Paulo Markun: Nós vamos fazer mais um rápido intervalo e voltamos daqui a pouco.

[intervalo]

Paulo Markun: Estamos de volta com o Roda Viva esta noite entrevistando o assessor especial de assuntos internacionais da Presidência da República, professor Marco Aurélio Garcia. Professor, em vários artigos e entrevistas que o senhor deu, logo no começo do governo Lula, o senhor apresentou uma diferença que haveria entre a política externa do governo Fernando Henrique e o governo Lula e era mais ou menos resumida no seguinte: o presidente Lula iria expor as idéias centrais do seu modelo que era um modelo baseado no enfrentamento das questões sociais, fome, analfabetismo, crise da saúde e habitação, entre tantas outras marcas da exclusão.

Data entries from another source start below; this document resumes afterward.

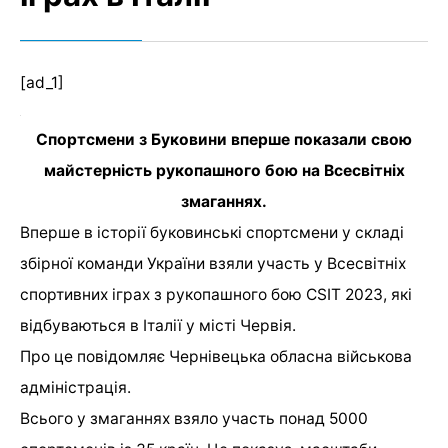
[ad_1]
Спортсмени з Буковини вперше показали свою
майстерність рукопашного бою на Всесвітніх
змаганнях.
Вперше в історії буковинські спортсмени у складі
збірної команди України взяли участь у Всесвітніх
спортивних іграх з рукопашного бою CSIT 2023, які
відбуваються в Італії у місті Червія.
Про це
повідомляє
Чернівецька обласна військова
адміністрація.
Всього у змаганнях взяло участь понад 5000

Depois, o senhor disse para o Valor Econômico, no dia 31 de janeiro de 2003: "o problema é que não havia homogeneidade entre o discurso interno de Fernando Henrique e o externo. Já o presidente Lula fala lá fora a mesma linguagem que fala aqui dentro, o discurso que ele faz em Davos [no Fórum Econômico Mundial] é o mesmo que faz em Porto Alegre, no Fórum Social Mundial. Ele se projeta  - isso são palavras suas - "na política externa, como principal porta-voz do país, coincide com o que ocorre aqui dentro". O senhor acha, um ano depois, um ano e meio depois praticamente, que é realmente isso? Quer dizer, a política externa brasileira repete o  que é feito aqui, o senhor acha que está havendo essa ênfase no setor social e esse enfrentamento tão entusiasmado da fome, do analfabetismo, da crise da saúde e da habitação, que justificaria a atitude do governo Lula lá fora?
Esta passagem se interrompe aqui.